He went into the drawing room and picked up the phone. “I’m on my way, Earl.”
“I’ll be ready, Sir Paul.”
Chavasse pulled on a navy blue raincoat, switched off the light and went downstairs.
Earl Jackson was black, a fact which had given him no trouble at all with the more racist elements in the British army, where he had served in both 1 Para and the SAS, mainly because he was six feet four in height and still a trim fifteen stone in spite of being forty-four years of age. He’d earned a Distinguished Conduct Metal in the Falklands and he and his wife, Lucy, had been with Chavasse for ten years now.
It had started to rain and when Chavasse opened the front door he found Jackson waiting with a raised umbrella, very smart in grey uniform and peaked cap. As they went down the steps to the Jaguar, Chavasse glanced across at the garden. There was a slight movement in the shadows.
“Still there?”
“He certainly is,” Jackson told him, and opened the passenger door at the front, for Chavasse always sat with him.
“You mean it’s a man?” Chavasse said as he got in.
Jackson shut the door, put the umbrella down and slid behind the wheel. “But no ordinary man.” He started the engine. “Lucy says he’s sort of Chinese.”
Jackson drove away and Chavasse said, “What does she mean by ‘sort of’?”
“She says there’s something different about him.
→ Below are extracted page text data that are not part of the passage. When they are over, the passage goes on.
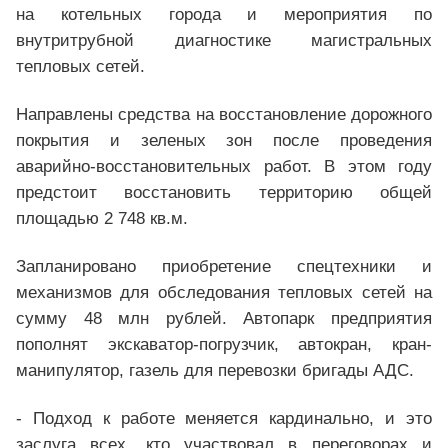
на котельных города и мероприятия по
внутритрубной диагностике магистральных
тепловых сетей.
Направлены средства на восстановление дорожного
покрытия и зеленых зон после проведения
аварийно-восстановительных работ. В этом году
предстоит восстановить территорию общей
площадью 2 748 кв.м.
Запланировано приобретение спецтехники и
механизмов для обследования тепловых сетей на
сумму 48 млн рублей. Автопарк предприятия
пополнят экскаватор-погрузчик, автокран, кран-
манипулятор, газель для перевозки бригады АДС.
- Подход к работе меняется кардинально, и это
заслуга всех, кто участвовал в переговорах и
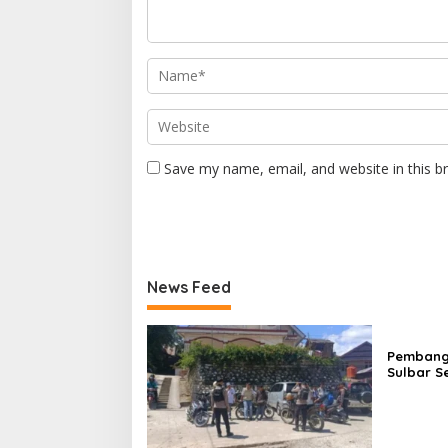
Save my name, email, and website in this b
News Feed
Pembangu
Sulbar S
Sediakan
Dokumen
Not really like any Chinese she knows and quite different from those Thais and Koreans you see in their restaurants.”
Chavasse nodded. “And the skirt?”
“She just got a glimpse while he was under the lamp. She said it seemed like some sort of robe and as far as she could make out in the bad light it was a kind of yellow colour.”
Chavasse frowned. “Curiouser and curiouser.”
“You want me to do something about it, Sir Paul?”